Hacker News new | ask | show | jobs
by legerdemain 1880 days ago
LOL, how often do you want your entire notebook to recompute just because you change something somewhere? Have you never tried pursuing a little side experiment in an existing notebook, or have ten abandoned false starts leading to one good result? I have many extremely long notebooks that would almost certainly crash if you tried to recompute the whole thing, and many of the cells won't work at all because the inputs are long gone. Some of these notebooks are years old. The datasets they have in memory aren't saved anywhere else. What possible motivation do I have to lose all of this precious state?

If I wanted a software-grade, rock-solid data pipeline, I would just copy-paste some code from an existing notebook and run it on Papermill.

3 comments

Some of these notebooks are years old. The datasets they have in memory aren't saved anywhere else.

That sounds dangerous to me. If your computer crashes or you introduce a bug to your notebook, you could lose all that data. Personally, I prefer my notebooks to be reproducible at any point.

Exactly, or at the very least, pickle/serialise/export/whatever the models so that the computer can survive a reboot.
These are usually small aggregates and summaries, so I just display them in notebook output. It does make it take a bit longer to scroll through the notebook to find something, but that's what being disciplined with organization is for.
Sorry, I'm not sure I'm following your argument. Are you saying your notebooks hold state that's easily reconstitutable, and so it's not actually such a big deal to regenerate your "precious state"?
No worries, apology accepted! You misunderstood what I wrote: parts of my state are small enough for me to print() them in a cell and use the output as reference.
The whole notebook doesn't recompute only cells that are dependent on the cell that changed. This is extremely powerful because you never end up with stale cells that are showing incorrect values.
This is extremely counterproductive, because I want results you're calling "stale" to use as a reference or inspiration. I don't want to destroy old results just because I changed some parameter value to test an idea.
It improves reproducibility, consistency, and sharing, but reduces convenience for some operations. It's a trade-off in favor of programming in the large.

If you don't want to recompute dependent nodes, then use new names for your experiments rather than redefining old functions and variables. Yes, in some ways this is less convenient for you, but it's more convenient for people receiving your notebooks, that the notebook is always in a consistent state and reproducible.

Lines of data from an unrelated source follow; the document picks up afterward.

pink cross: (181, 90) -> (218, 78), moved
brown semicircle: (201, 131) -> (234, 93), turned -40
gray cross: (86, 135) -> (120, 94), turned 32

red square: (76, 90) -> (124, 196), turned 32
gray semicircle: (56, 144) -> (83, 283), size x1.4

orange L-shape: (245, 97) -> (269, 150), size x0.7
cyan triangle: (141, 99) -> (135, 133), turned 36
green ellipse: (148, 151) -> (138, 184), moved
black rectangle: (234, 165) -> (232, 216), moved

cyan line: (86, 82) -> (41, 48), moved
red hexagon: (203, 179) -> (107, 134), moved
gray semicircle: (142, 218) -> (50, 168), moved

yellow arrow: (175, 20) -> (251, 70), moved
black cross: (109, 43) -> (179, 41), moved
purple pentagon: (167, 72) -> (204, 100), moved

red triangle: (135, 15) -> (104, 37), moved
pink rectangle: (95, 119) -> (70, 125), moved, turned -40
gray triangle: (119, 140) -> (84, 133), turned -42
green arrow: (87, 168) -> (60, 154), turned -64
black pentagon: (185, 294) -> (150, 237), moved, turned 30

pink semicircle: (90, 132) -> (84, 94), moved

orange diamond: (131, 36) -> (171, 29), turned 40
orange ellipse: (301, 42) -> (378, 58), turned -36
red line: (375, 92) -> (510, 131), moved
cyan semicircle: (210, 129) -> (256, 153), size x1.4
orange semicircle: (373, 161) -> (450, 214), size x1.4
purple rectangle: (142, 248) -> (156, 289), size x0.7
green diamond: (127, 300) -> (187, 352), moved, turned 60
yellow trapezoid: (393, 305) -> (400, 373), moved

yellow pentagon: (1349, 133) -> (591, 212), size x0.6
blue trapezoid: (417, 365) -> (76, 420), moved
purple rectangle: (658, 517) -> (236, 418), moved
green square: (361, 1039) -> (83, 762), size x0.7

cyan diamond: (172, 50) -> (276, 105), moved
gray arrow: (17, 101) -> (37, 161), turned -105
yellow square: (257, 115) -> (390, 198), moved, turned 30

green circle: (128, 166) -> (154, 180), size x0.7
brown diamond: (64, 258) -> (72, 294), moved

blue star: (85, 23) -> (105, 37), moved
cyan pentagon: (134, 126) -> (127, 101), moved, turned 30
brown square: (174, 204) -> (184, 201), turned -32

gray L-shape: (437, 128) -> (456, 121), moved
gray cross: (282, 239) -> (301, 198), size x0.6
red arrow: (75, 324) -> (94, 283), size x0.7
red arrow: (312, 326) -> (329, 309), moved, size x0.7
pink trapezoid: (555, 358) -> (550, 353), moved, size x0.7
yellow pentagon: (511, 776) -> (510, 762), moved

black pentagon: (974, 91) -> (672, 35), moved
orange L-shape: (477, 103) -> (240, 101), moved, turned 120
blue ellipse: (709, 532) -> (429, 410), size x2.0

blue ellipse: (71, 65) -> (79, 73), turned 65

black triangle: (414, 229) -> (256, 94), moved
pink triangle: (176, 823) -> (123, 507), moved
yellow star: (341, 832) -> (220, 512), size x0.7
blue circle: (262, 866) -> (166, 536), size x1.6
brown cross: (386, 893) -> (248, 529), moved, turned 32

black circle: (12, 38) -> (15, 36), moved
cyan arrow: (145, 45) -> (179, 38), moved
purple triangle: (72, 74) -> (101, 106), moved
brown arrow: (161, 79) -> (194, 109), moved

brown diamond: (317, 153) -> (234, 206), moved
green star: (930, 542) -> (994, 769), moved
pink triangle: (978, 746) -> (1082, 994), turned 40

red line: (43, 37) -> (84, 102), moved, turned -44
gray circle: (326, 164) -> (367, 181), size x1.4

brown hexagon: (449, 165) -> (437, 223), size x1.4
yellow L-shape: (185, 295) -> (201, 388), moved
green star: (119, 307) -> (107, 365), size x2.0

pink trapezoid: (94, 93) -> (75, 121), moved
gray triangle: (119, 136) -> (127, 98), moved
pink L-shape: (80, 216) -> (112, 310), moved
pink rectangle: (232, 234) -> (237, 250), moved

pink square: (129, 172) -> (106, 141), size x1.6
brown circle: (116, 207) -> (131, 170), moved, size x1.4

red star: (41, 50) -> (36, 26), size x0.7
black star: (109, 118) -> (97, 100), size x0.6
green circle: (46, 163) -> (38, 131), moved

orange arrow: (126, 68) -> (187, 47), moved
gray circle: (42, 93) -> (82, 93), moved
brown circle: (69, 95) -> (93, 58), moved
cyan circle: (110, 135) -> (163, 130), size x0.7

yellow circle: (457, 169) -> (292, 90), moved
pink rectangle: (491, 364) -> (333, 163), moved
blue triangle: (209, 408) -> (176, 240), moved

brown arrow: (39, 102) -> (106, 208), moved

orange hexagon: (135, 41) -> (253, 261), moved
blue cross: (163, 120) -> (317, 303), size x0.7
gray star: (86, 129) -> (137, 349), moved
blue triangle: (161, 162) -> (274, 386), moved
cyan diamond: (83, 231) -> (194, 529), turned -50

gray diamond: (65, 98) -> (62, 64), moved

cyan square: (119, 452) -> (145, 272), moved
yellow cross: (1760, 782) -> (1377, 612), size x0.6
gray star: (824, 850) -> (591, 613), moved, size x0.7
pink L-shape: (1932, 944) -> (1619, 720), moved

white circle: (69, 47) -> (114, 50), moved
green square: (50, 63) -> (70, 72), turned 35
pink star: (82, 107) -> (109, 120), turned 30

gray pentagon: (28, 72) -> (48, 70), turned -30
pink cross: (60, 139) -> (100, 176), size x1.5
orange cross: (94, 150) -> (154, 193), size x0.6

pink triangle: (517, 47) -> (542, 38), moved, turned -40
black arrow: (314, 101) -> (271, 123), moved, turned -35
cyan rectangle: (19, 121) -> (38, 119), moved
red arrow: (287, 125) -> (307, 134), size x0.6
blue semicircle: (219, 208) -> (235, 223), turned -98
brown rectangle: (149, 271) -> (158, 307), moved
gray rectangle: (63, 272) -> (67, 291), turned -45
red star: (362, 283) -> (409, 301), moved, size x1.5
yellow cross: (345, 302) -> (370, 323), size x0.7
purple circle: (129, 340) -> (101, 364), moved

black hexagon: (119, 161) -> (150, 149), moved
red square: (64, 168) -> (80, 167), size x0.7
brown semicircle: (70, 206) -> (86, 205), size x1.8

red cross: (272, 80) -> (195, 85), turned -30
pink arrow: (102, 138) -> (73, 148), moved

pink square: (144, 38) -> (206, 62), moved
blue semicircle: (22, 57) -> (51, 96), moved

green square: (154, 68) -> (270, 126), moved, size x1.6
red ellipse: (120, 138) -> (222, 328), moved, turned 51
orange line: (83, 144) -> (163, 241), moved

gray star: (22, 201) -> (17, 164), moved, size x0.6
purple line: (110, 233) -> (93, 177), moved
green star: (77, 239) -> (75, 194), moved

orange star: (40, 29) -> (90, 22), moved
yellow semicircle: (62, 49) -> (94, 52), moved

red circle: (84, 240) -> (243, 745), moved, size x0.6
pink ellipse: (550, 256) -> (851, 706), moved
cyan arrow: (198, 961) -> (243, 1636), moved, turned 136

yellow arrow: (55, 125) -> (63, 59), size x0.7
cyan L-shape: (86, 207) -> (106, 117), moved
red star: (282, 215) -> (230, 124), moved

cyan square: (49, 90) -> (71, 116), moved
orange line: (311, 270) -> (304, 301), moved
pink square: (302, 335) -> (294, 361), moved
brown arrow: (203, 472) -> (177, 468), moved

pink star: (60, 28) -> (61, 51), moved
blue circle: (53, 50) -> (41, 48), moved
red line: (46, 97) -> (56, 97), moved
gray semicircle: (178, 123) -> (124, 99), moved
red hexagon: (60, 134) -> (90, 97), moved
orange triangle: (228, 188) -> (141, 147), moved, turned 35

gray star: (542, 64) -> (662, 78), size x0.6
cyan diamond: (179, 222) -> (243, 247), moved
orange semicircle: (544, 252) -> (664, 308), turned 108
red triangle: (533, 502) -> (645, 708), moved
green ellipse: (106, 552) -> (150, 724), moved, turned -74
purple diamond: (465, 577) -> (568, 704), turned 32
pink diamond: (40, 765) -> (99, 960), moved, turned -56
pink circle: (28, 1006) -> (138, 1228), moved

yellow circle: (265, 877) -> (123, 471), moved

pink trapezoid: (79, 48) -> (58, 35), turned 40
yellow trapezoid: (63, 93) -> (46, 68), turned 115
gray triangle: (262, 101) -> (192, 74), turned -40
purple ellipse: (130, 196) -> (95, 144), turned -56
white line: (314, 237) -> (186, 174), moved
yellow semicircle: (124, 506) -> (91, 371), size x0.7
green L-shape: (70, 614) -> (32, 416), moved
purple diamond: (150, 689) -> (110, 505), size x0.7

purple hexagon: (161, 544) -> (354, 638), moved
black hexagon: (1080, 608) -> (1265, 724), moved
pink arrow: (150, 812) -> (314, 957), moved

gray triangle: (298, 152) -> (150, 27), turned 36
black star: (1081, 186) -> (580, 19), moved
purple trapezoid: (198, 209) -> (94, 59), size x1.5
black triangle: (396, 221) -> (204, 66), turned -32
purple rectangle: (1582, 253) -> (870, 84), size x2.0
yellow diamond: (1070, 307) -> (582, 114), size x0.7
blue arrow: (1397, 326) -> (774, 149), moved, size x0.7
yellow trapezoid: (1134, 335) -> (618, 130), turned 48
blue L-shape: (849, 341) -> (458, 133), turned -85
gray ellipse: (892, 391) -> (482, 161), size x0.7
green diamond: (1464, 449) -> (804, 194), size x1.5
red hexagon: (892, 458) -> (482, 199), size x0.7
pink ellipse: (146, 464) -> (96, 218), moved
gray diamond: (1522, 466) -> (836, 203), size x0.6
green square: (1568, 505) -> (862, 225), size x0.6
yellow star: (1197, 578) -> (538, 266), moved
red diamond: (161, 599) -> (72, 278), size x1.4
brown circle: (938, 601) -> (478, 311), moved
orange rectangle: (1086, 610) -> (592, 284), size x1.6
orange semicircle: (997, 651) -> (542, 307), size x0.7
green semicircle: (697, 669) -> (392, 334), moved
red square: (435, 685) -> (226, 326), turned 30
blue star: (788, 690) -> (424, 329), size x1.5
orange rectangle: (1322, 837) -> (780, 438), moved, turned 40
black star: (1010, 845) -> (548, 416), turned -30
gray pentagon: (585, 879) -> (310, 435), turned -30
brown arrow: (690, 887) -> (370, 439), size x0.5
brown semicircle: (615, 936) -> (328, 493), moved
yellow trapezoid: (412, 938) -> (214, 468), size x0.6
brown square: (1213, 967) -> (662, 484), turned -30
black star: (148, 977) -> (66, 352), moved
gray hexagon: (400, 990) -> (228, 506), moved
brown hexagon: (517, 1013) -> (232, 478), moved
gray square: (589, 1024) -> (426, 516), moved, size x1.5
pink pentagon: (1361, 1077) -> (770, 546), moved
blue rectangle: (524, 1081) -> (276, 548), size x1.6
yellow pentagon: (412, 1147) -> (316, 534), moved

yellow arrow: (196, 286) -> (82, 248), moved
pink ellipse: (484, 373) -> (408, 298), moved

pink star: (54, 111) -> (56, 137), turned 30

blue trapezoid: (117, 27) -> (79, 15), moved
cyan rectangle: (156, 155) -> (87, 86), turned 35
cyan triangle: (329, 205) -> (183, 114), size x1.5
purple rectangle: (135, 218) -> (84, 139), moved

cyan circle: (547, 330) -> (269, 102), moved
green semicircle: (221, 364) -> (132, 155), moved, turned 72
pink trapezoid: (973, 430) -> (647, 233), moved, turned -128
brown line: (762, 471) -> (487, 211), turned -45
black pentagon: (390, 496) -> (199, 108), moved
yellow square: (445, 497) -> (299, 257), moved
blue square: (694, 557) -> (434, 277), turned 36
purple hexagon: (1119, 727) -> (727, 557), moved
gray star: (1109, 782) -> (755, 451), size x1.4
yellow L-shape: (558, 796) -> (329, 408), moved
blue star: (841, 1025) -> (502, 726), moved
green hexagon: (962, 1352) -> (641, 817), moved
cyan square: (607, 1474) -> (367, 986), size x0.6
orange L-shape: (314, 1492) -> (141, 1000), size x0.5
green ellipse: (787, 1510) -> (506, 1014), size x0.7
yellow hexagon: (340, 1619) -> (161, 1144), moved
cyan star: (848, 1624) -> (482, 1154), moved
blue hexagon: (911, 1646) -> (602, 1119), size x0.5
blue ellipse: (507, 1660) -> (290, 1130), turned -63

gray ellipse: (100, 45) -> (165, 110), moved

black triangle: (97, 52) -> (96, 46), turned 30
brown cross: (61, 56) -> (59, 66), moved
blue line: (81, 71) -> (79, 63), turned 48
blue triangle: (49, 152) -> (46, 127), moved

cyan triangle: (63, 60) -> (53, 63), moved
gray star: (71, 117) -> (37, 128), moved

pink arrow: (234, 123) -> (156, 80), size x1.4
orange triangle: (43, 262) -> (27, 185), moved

Maybe it doesn't work well for your workflow, particularly if you're not sharing notebooks and keeping your notebooks small. On the other hand, if your workflow requires significant amounts of leaving notebooks in an inconsistent state, you may end up saving yourself significant frustration with larger notebooks and losing work due to losing track of your mental tracking of inconsistencies.

Also, if you hit a state that you really don't want to lose, you should probably do a quick git commit. You can always squash commits later if needed.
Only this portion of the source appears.